● **The problem**:
For this exercise, return only the lines in the records below from the one holding "Dealer Transfers Manchester (343, 1300)" through the one holding "プライバシーポリシー (301, 629)", including both, exactly as they appear and without pictures.

-- Opening Marker --

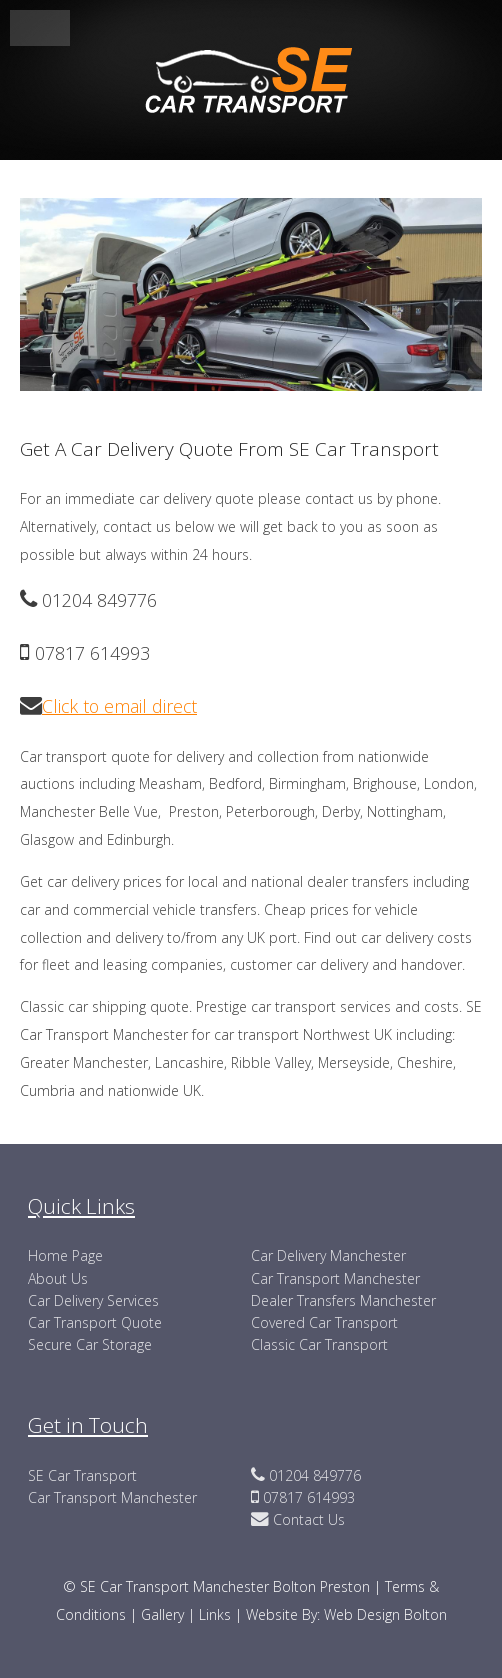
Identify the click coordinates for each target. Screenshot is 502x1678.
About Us (58, 1278)
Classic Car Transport (319, 1344)
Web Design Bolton (385, 1614)
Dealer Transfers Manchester (343, 1300)
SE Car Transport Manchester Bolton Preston (225, 1586)
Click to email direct (119, 706)
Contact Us (307, 1519)
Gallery (164, 1614)
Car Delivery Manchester (328, 1255)
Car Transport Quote (95, 1322)
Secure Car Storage (90, 1344)
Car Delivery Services (93, 1300)
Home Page (65, 1255)
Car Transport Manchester (335, 1278)
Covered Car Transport (324, 1322)
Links (215, 1614)
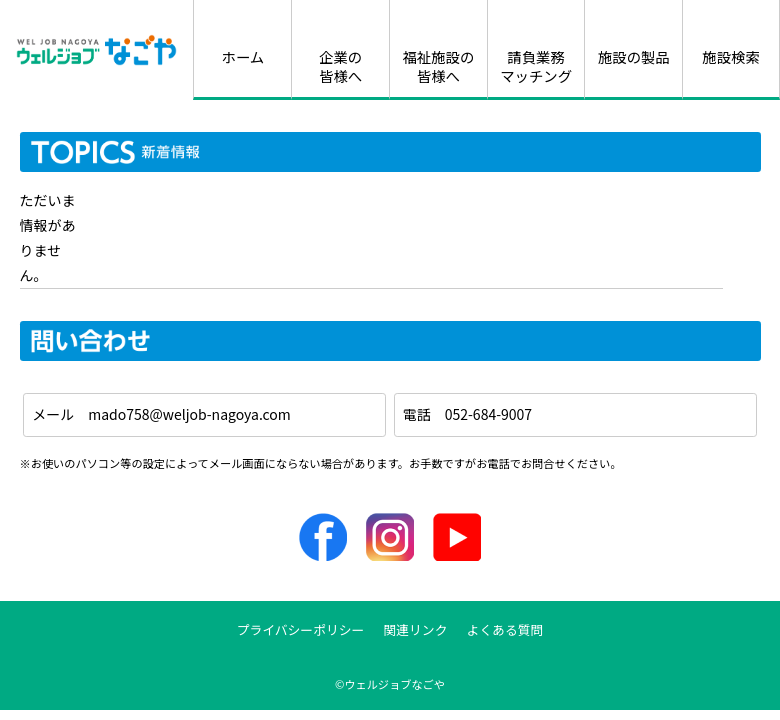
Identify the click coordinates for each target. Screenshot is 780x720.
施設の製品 (634, 56)
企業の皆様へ (340, 66)
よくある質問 (505, 629)
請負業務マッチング (536, 66)
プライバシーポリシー (301, 629)
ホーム (242, 56)
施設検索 (731, 56)
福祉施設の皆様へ (438, 66)
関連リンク (415, 629)
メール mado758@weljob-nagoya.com (161, 414)
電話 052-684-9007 (467, 414)
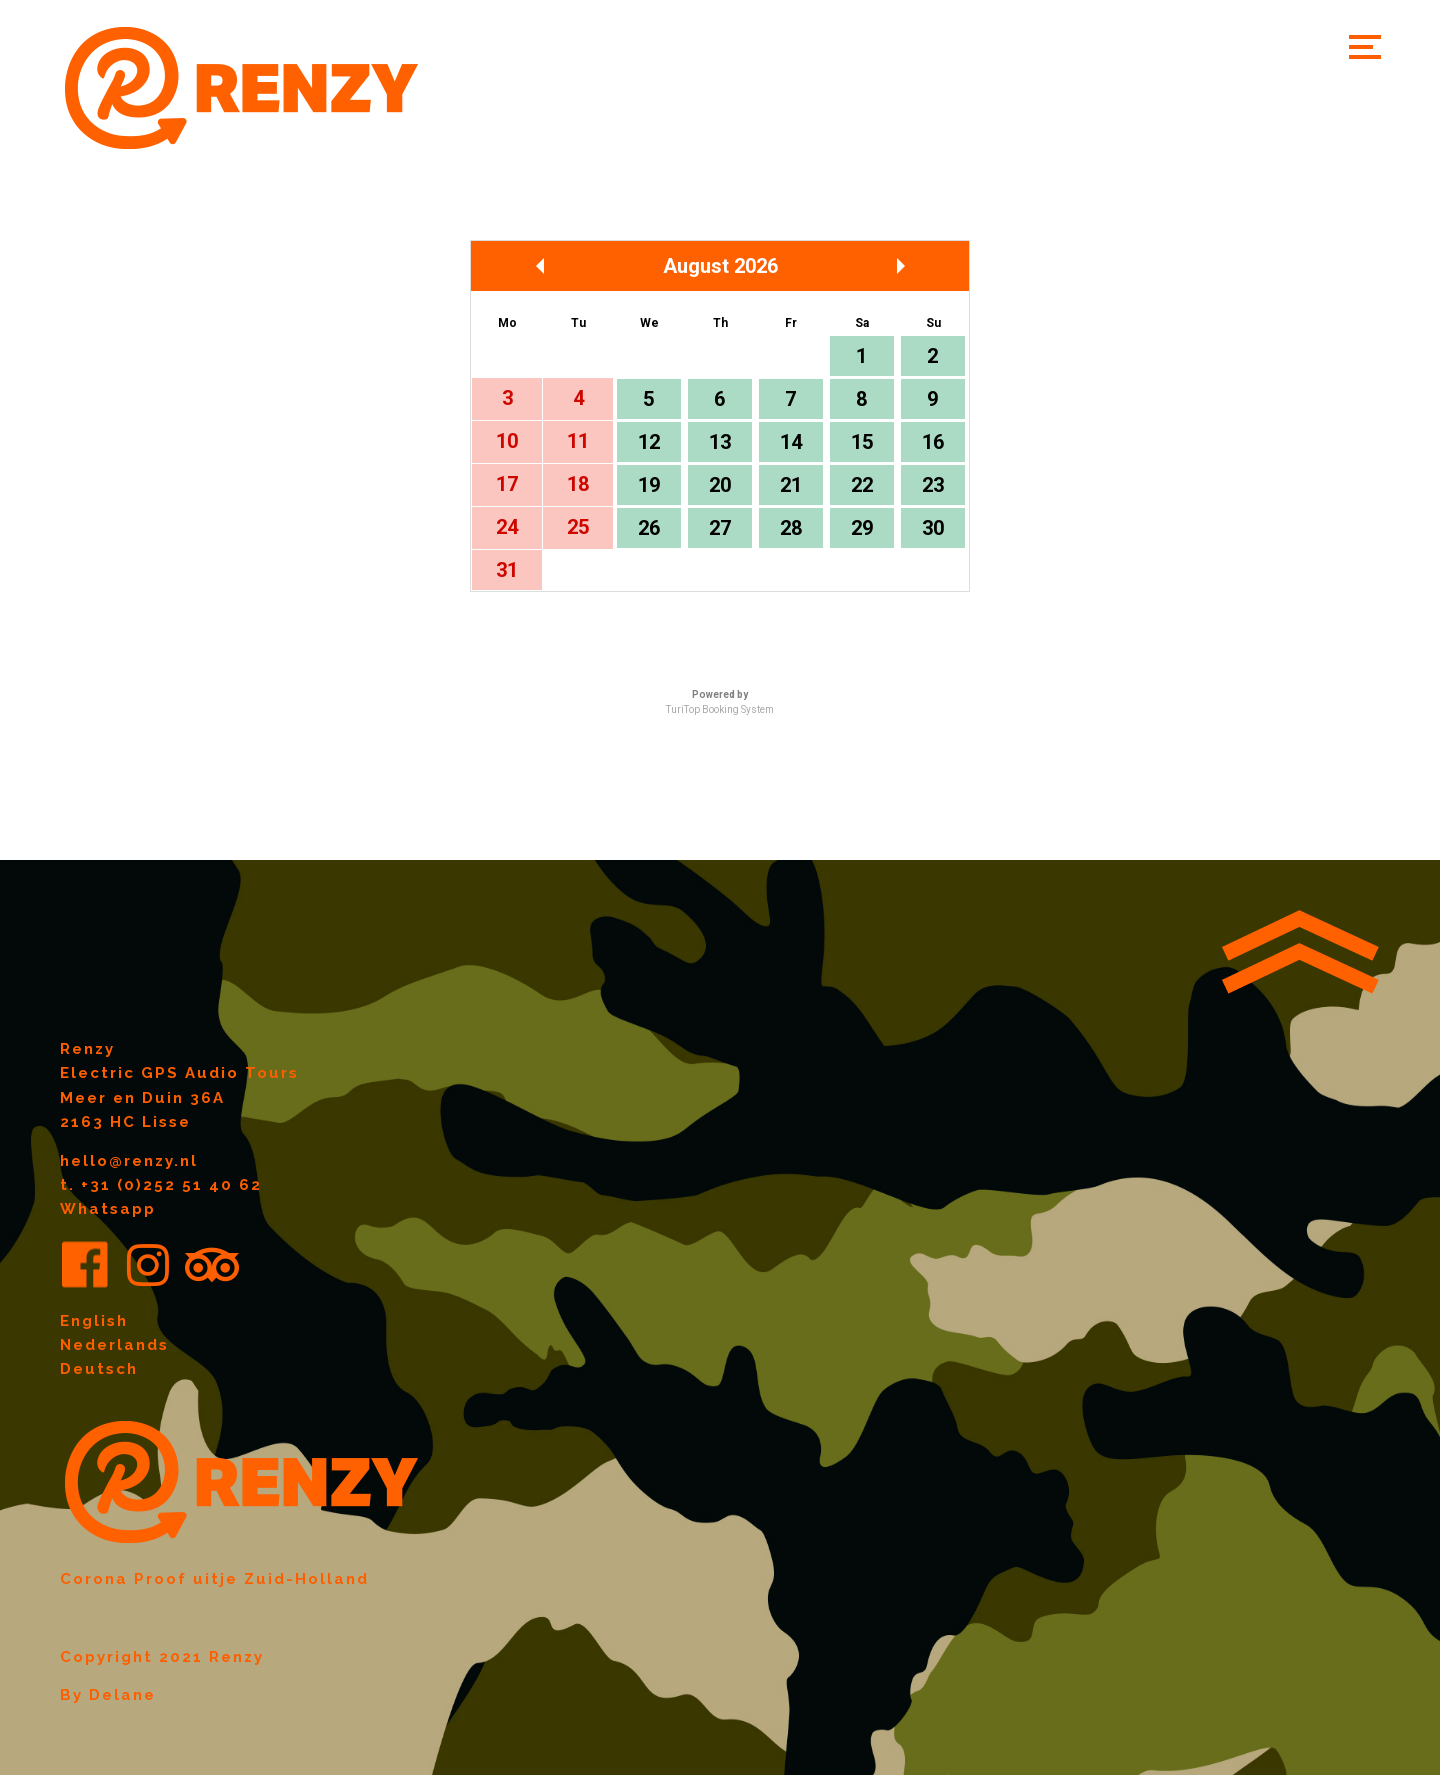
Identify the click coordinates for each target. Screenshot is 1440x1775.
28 (791, 528)
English (94, 1321)
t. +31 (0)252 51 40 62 (161, 1185)
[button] (1365, 47)
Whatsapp (108, 1209)
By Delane (108, 1695)
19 (649, 485)
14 (791, 442)
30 (933, 528)
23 (933, 485)
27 (720, 528)
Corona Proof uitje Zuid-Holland (214, 1579)
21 (791, 485)
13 (720, 442)
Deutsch (99, 1369)
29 (862, 528)
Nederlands (114, 1345)
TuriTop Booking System (720, 709)
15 (862, 442)
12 (649, 442)
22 (862, 485)
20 (720, 485)
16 (933, 442)
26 (649, 528)
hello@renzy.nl (129, 1161)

-- Closing Marker --

● **Output of the exercise**:
Dealer Transfers Manchester (343, 1300)
SE Car Transport Manchester Bolton Preston (225, 1586)
Click to email direct (119, 706)
Contact Us (307, 1519)
Gallery (164, 1614)
Car Delivery Manchester (328, 1255)
Car Transport Quote (95, 1322)
Secure Car Storage (90, 1344)
Car Delivery Services (93, 1300)
Home Page (65, 1255)
Car Transport Manchester (335, 1278)
Covered Car Transport (324, 1322)
Links (215, 1614)
Identify the click coordinates for each target. Screenshot is 780x720.
施設の製品 (634, 56)
企業の皆様へ (340, 66)
よくある質問 (505, 629)
請負業務マッチング (536, 66)
プライバシーポリシー (301, 629)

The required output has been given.